=== Exercise aim ===
Exact copy, no pictures: repeat the data that follows.
[Start of Attachment]
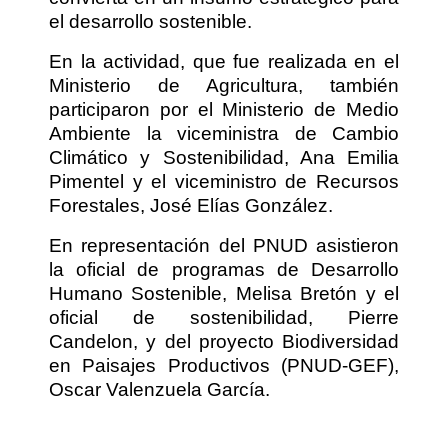
el desarrollo sostenible.
En la actividad, que fue realizada en el
Ministerio de Agricultura, también
participaron por el Ministerio de Medio
Ambiente la viceministra de Cambio
Climático y Sostenibilidad, Ana Emilia
Pimentel y el viceministro de Recursos
Forestales, José Elías González.
En representación del PNUD asistieron
la oficial de programas de Desarrollo
Humano Sostenible, Melisa Bretón y el
oficial de sostenibilidad, Pierre
Candelon, y del proyecto Biodiversidad
en Paisajes Productivos (PNUD-GEF),
Oscar Valenzuela García.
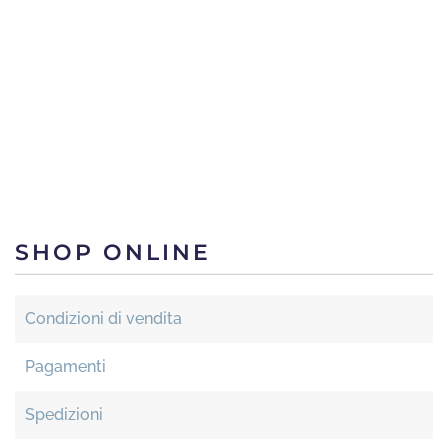
SHOP ONLINE
Condizioni di vendita
Pagamenti
Spedizioni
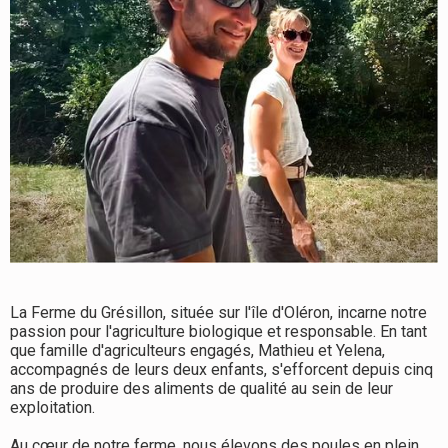
La Ferme du Grésillon, située sur l'île d'Oléron, incarne notre
passion pour l'agriculture biologique et responsable. En tant
que famille d'agriculteurs engagés, Mathieu et Yelena,
accompagnés de leurs deux enfants, s'efforcent depuis cinq
ans de produire des aliments de qualité au sein de leur
exploitation.
Au cœur de notre ferme, nous élevons des poules en plein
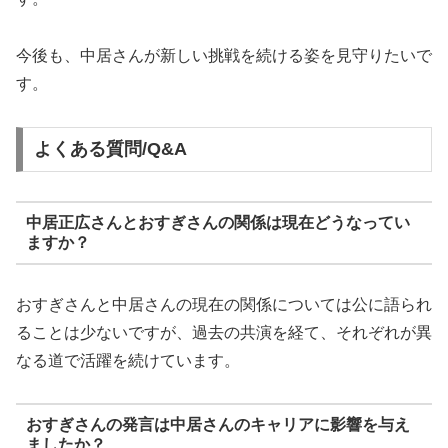
今後も、中居さんが新しい挑戦を続ける姿を見守りたいで
す。
よくある質問/Q&A
中居正広さんとおすぎさんの関係は現在どうなってい
ますか？
おすぎさんと中居さんの現在の関係については公に語られ
ることは少ないですが、過去の共演を経て、それぞれが異
なる道で活躍を続けています。
おすぎさんの発言は中居さんのキャリアに影響を与え
ましたか？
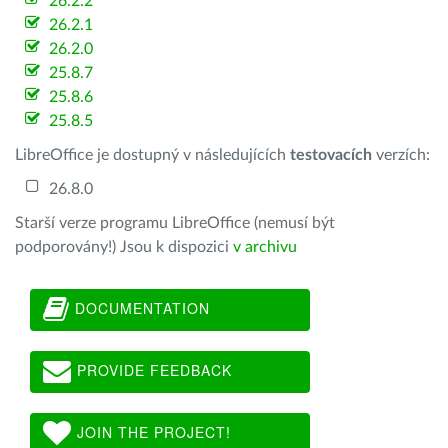
26.2.2
26.2.1
26.2.0
25.8.7
25.8.6
25.8.5
LibreOffice je dostupný v následujících
testovacích
verzích:
26.8.0
Starší verze programu LibreOffice (nemusí být
podporovány!) Jsou k dispozici
v archivu
DOCUMENTATION
PROVIDE FEEDBACK
JOIN THE PROJECT!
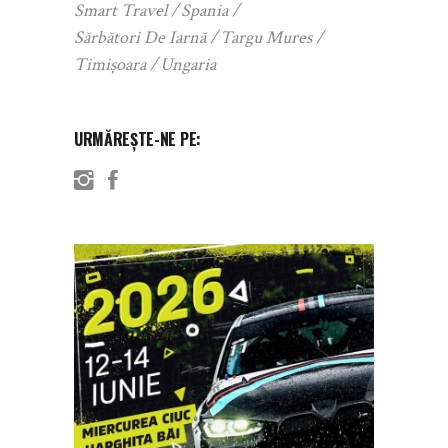
Smart Travel
Spania
Sărbători De Iarnă
Targu Mures
Timișoara
Ungaria
URMĂREȘTE-NE PE:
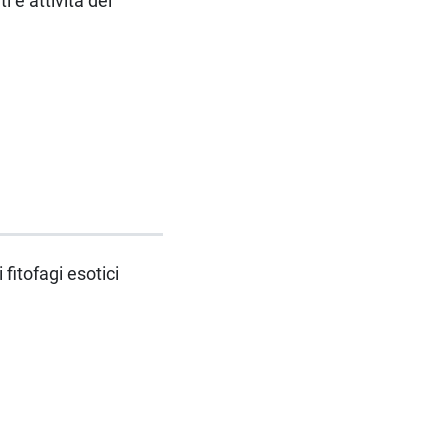
 e attività del
fitofagi esotici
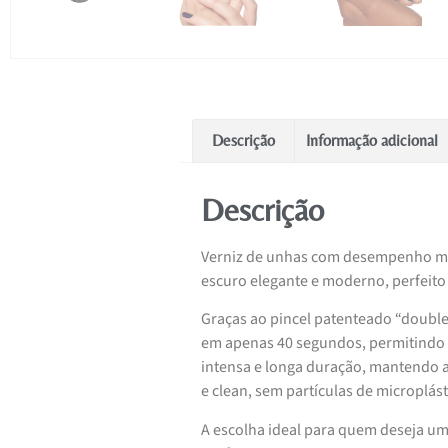
Descrição
Informação adicional
Descrição
Verniz de unhas com desempenho ma
escuro elegante e moderno, perfeito
Graças ao pincel patenteado “double 
em apenas 40 segundos, permitindo u
intensa e longa duração, mantendo 
e clean, sem partículas de microplást
A escolha ideal para quem deseja um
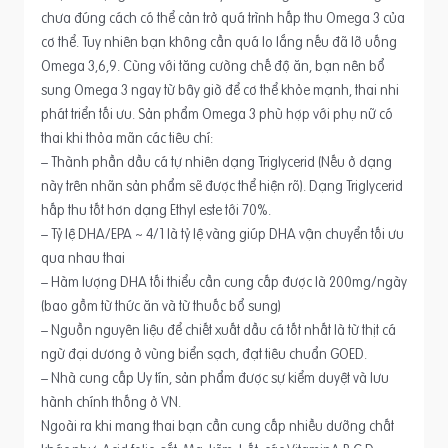
chưa đúng cách có thể cản trở quá trình hấp thu Omega 3 của
cơ thể. Tuy nhiên bạn không cần quá lo lắng nếu đã lỡ uống
Omega 3,6,9. Cùng với tăng cường chế độ ăn, bạn nên bổ
sung Omega 3 ngay từ bây giờ để cơ thể khỏe mạnh, thai nhi
phát triển tối ưu. Sản phẩm Omega 3 phù hợp với phụ nữ có
thai khi thỏa mãn các tiêu chí:
– Thành phần dầu cá tự nhiên dạng Triglycerid (Nếu ở dạng
này trên nhãn sản phẩm sẽ được thể hiện rõ). Dạng Triglycerid
hấp thu tốt hơn dạng Ethyl este tới 70%.
– Tỷ lệ DHA/EPA ~ 4/1 là tỷ lệ vàng giúp DHA vận chuyển tối ưu
qua nhau thai
– Hàm lượng DHA tối thiểu cần cung cấp được là 200mg/ngày
(bao gồm từ thức ăn và từ thuốc bổ sung)
– Nguồn nguyên liệu để chiết xuất dầu cá tốt nhất là từ thịt cá
ngừ đại dương ở vùng biển sạch, đạt tiêu chuẩn GOED.
– Nhà cung cấp Uy tín, sản phẩm được sự kiểm duyệt và lưu
hành chính thống ở VN.
Ngoài ra khi mang thai bạn cần cung cấp nhiều dưỡng chất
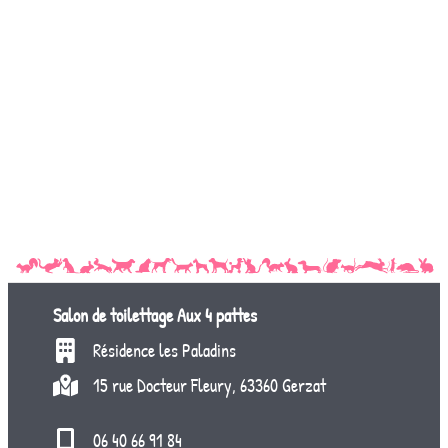
Salon de toilettage
Aux 4 pattes
Résidence les Paladins
15 rue Docteur Fleury, 63360 Gerzat
06 40 66 91 84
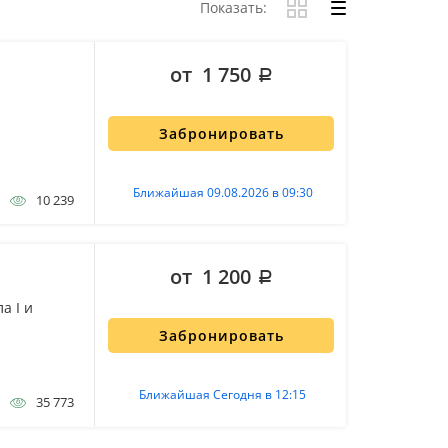
Показать:
от 1 750
Забронировать
Ближайшая 09.08.2026 в 09:30
10 239
от 1 200
а I и
Забронировать
Ближайшая Сегодня в 12:15
35 773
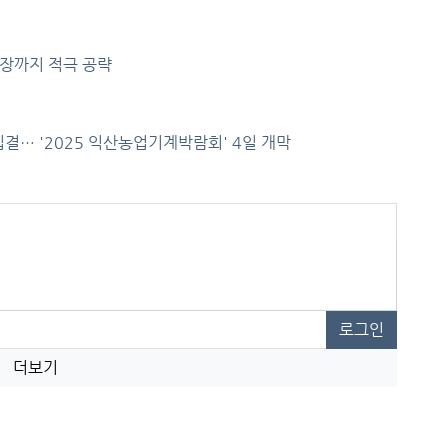
장까지 적극 공략
개
집결… '2025 익산농업기계박람회' 4일 개막
로그인
더보기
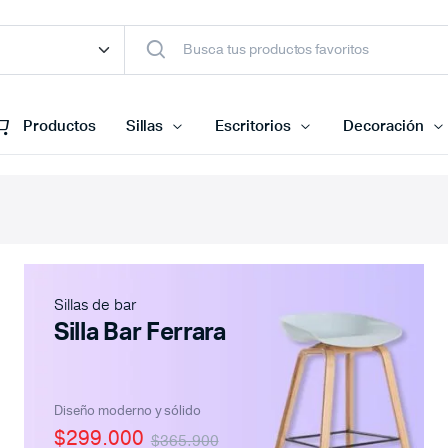
Productos
Sillas
Escritorios
Decoración
Sillas de bar
Silla Bar Ferrara
Diseño moderno y sólido
$299.000
$365.900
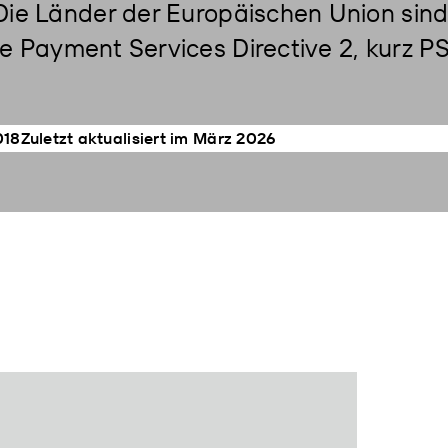
e Länder der Europäischen Union sind 
te Payment Services Directive 2, kurz P
018
Zuletzt aktualisiert im März 2026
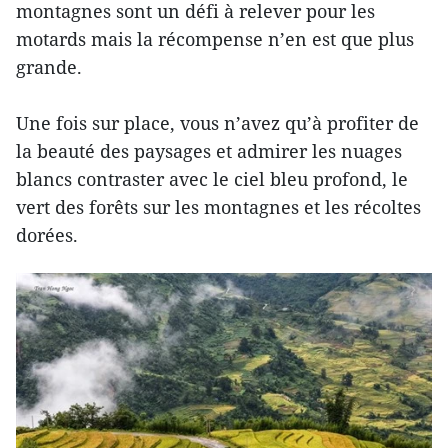
montagnes sont un défi à relever pour les
motards mais la récompense n’en est que plus
grande.
Une fois sur place, vous n’avez qu’à profiter de
la beauté des paysages et admirer les nuages
blancs contraster avec le ciel bleu profond, le
vert des forêts sur les montagnes et les récoltes
dorées.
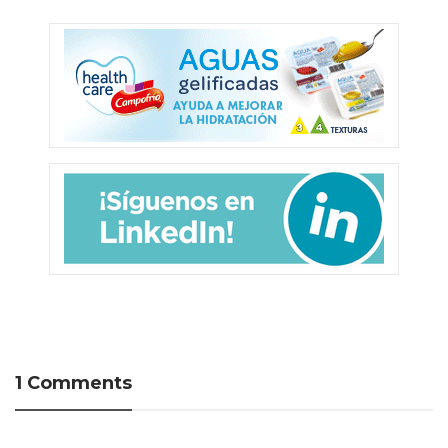
1 Comments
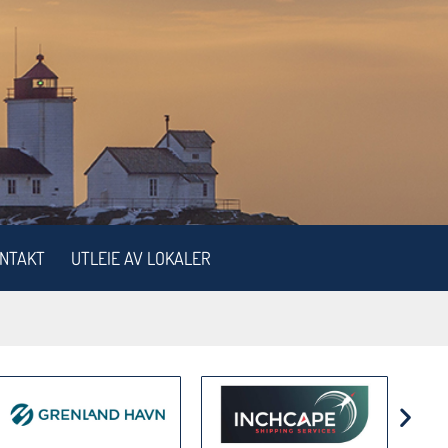
NTAKT
UTLEIE AV LOKALER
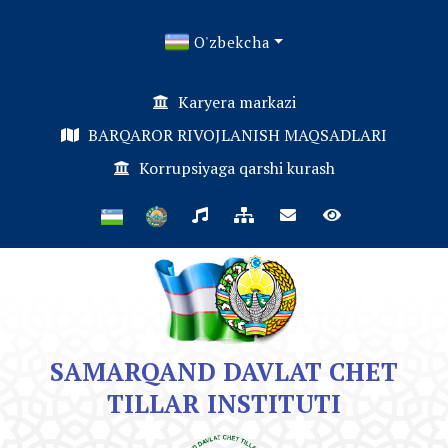
O'zbekcha
Karyera markazi
BARQAROR RIVOJLANISH MAQSADLARI
Korrupsiyaga qarshi kurash
SAMARQAND DAVLAT CHET
TILLAR INSTITUTI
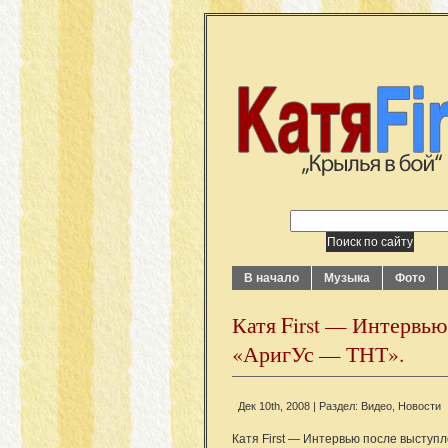
В начало
Музыка
Фото
Катя First — Интервью
«АригУс — ТНТ».
Дек 10th, 2008 | Раздел:
Видео
,
Новости
Катя First — Интервью после выступ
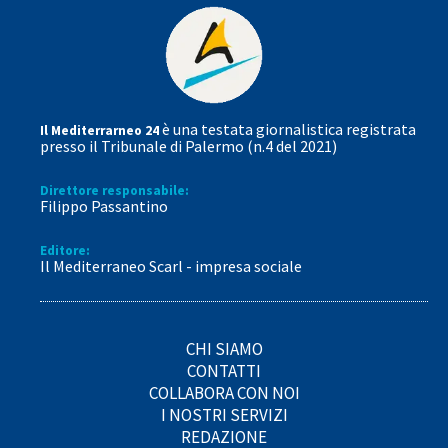
è una testata giornalistica registrata
Il Mediterrarneo 24
presso il Tribunale di Palermo (n.4 del 2021)
Direttore responsabile:
Filippo Passantino
Editore:
Il Mediterraneo Scarl - impresa sociale
CHI SIAMO
CONTATTI
COLLABORA CON NOI
I NOSTRI SERVIZI
REDAZIONE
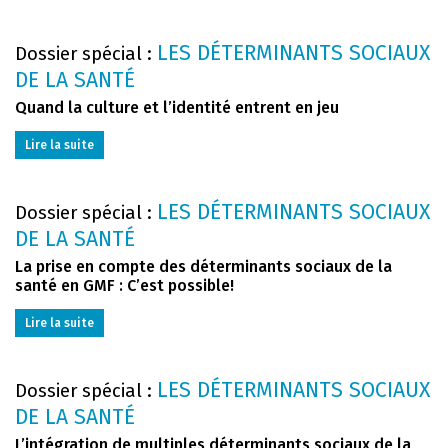
LES DÉTERMINANTS SOCIAUX
Dossier spécial :
DE LA SANTÉ
Quand la culture et l’identité entrent en jeu
Lire la suite
LES DÉTERMINANTS SOCIAUX
Dossier spécial :
DE LA SANTÉ
La prise en compte des déterminants sociaux de la
santé en GMF : C’est possible!
Lire la suite
LES DÉTERMINANTS SOCIAUX
Dossier spécial :
DE LA SANTÉ
L’intégration de multiples déterminants sociaux de la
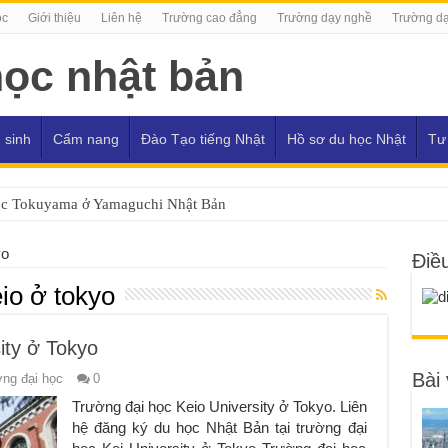
ọc
Giới thiệu
Liên hệ
Trường cao đẳng
Trường dạy nghề
Trường dạ
 sinh
Cẩm nang
Đào Tạo tiếng Nhật
Hồ sơ du học Nhật
Tư
ọc Tokuyama ở Yamaguchi Nhật Bản
yo
Điề
eio ở tokyo
ity ở Tokyo
Bài 
ng đại học
0
Trường đại học Keio University ở Tokyo. Liên
hệ đăng ký du học Nhật Bản tại trường đại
[End of Attachment]
=== Output of the task ===
el desarrollo sostenible.
En la actividad, que fue realizada en el
Ministerio de Agricultura, también
participaron por el Ministerio de Medio
Ambiente la viceministra de Cambio
Climático y Sostenibilidad, Ana Emilia
Pimentel y el viceministro de Recursos
Forestales, José Elías González.
En representación del PNUD asistieron
la oficial de programas de Desarrollo
Humano Sostenible, Melisa Bretón y el
oficial de sostenibilidad, Pierre
Candelon, y del proyecto Biodiversidad
en Paisajes Productivos (PNUD-GEF),
Oscar Valenzuela García.
SHOP ONLINE
Condizioni di vendita
Pagamenti
Spedizioni
La Ferme du Grésillon, située sur l'île d'Oléron, incarne notre
passion pour l'agriculture biologique et responsable. En tant
que famille d'agriculteurs engagés, Mathieu et Yelena,
accompagnés de leurs deux enfants, s'efforcent depuis cinq
ans de produire des aliments de qualité au sein de leur
exploitation.
Au cœur de notre ferme, nous élevons des poules en plein
今後も、中居さんが新しい挑戦を続ける姿を見守りたいで
す。
よくある質問/Q&A
中居正広さんとおすぎさんの関係は現在どうなってい
ますか？
おすぎさんと中居さんの現在の関係については公に語られ
ることは少ないですが、過去の共演を経て、それぞれが異
なる道で活躍を続けています。
おすぎさんの発言は中居さんのキャリアに影響を与え
ましたか？
26.2.2
26.2.1
26.2.0
25.8.7
25.8.6
25.8.5
LibreOffice je dostupný v následujících
testovacích
verzích:
26.8.0
Starší verze programu LibreOffice (nemusí být
podporovány!) Jsou k dispozici
v archivu
DOCUMENTATION
PROVIDE FEEDBACK
JOIN THE PROJECT!
Smart Travel
Spania
Sărbători De Iarnă
Targu Mures
Timișoara
Ungaria
URMĂREȘTE-NE PE:
 e attività del
fitofagi esotici
Descrição
Informação adicional
Descrição
Verniz de unhas com desempenho ma
escuro elegante e moderno, perfeito
Graças ao pincel patenteado “double 
em apenas 40 segundos, permitindo u
intensa e longa duração, mantendo 
e clean, sem partículas de microplást
A escolha ideal para quem deseja um
chưa đúng cách có thể cản trở quá trình hấp thu Omega 3 của
cơ thể. Tuy nhiên bạn không cần quá lo lắng nếu đã lỡ uống
Omega 3,6,9. Cùng với tăng cường chế độ ăn, bạn nên bổ
sung Omega 3 ngay từ bây giờ để cơ thể khỏe mạnh, thai nhi
phát triển tối ưu. Sản phẩm Omega 3 phù hợp với phụ nữ có
thai khi thỏa mãn các tiêu chí:
– Thành phần dầu cá tự nhiên dạng Triglycerid (Nếu ở dạng
này trên nhãn sản phẩm sẽ được thể hiện rõ). Dạng Triglycerid
hấp thu tốt hơn dạng Ethyl este tới 70%.
– Tỷ lệ DHA/EPA ~ 4/1 là tỷ lệ vàng giúp DHA vận chuyển tối ưu
qua nhau thai
– Hàm lượng DHA tối thiểu cần cung cấp được là 200mg/ngày
(bao gồm từ thức ăn và từ thuốc bổ sung)
– Nguồn nguyên liệu để chiết xuất dầu cá tốt nhất là từ thịt cá
ngừ đại dương ở vùng biển sạch, đạt tiêu chuẩn GOED.
– Nhà cung cấp Uy tín, sản phẩm được sự kiểm duyệt và lưu
hành chính thống ở VN.
Ngoài ra khi mang thai bạn cần cung cấp nhiều dưỡng chất
Salon de toilettage
Aux 4 pattes
Résidence les Paladins
15 rue Docteur Fleury, 63360 Gerzat
06 40 66 91 84
Показать:
от 1 750
Забронировать
Ближайшая 09.08.2026 в 09:30
10 239
от 1 200
а I и
Забронировать
Ближайшая Сегодня в 12:15
35 773
장까지 적극 공략
개
집결… '2025 익산농업기계박람회' 4일 개막
로그인
더보기
Productos
Sillas
Escritorios
Decoración
Sillas de bar
Silla Bar Ferrara
Diseño moderno y sólido
$299.000
$365.900
e Länder der Europäischen Union sind 
te Payment Services Directive 2, kurz P
018
Zuletzt aktualisiert im März 2026
montagnes sont un défi à relever pour les
motards mais la récompense n’en est que plus
grande.
Une fois sur place, vous n’avez qu’à profiter de
la beauté des paysages et admirer les nuages
blancs contraster avec le ciel bleu profond, le
vert des forêts sur les montagnes et les récoltes
dorées.
1 Comments
NTAKT
UTLEIE AV LOKALER
O'zbekcha
Karyera markazi
BARQAROR RIVOJLANISH MAQSADLARI
Korrupsiyaga qarshi kurash
SAMARQAND DAVLAT CHET
TILLAR INSTITUTI
В начало
Музыка
Фото
Катя First — Интервью
«АригУс — ТНТ».
Дек 10th, 2008 | Раздел:
Видео
,
Новости
Катя First — Интервью после выступ
è una testata giornalistica registrata
Il Mediterrarneo 24
presso il Tribunale di Palermo (n.4 del 2021)
Direttore responsabile:
Filippo Passantino
Editore:
Il Mediterraneo Scarl - impresa sociale
CHI SIAMO
CONTATTI
COLLABORA CON NOI
I NOSTRI SERVIZI
REDAZIONE
LES DÉTERMINANTS SOCIAUX
Dossier spécial :
DE LA SANTÉ
Quand la culture et l’identité entrent en jeu
Lire la suite
LES DÉTERMINANTS SOCIAUX
Dossier spécial :
DE LA SANTÉ
La prise en compte des déterminants sociaux de la
santé en GMF : C’est possible!
Lire la suite
LES DÉTERMINANTS SOCIAUX
Dossier spécial :
DE LA SANTÉ
L’intégration de multiples déterminants sociaux de la
ọc
Giới thiệu
Liên hệ
Trường cao đẳng
Trường dạy nghề
Trường dạ
 sinh
Cẩm nang
Đào Tạo tiếng Nhật
Hồ sơ du học Nhật
Tư
ọc Tokuyama ở Yamaguchi Nhật Bản
yo
Điề
eio ở tokyo
ity ở Tokyo
Bài 
ng đại học
0
Trường đại học Keio University ở Tokyo. Liên
hệ đăng ký du học Nhật Bản tại trường đại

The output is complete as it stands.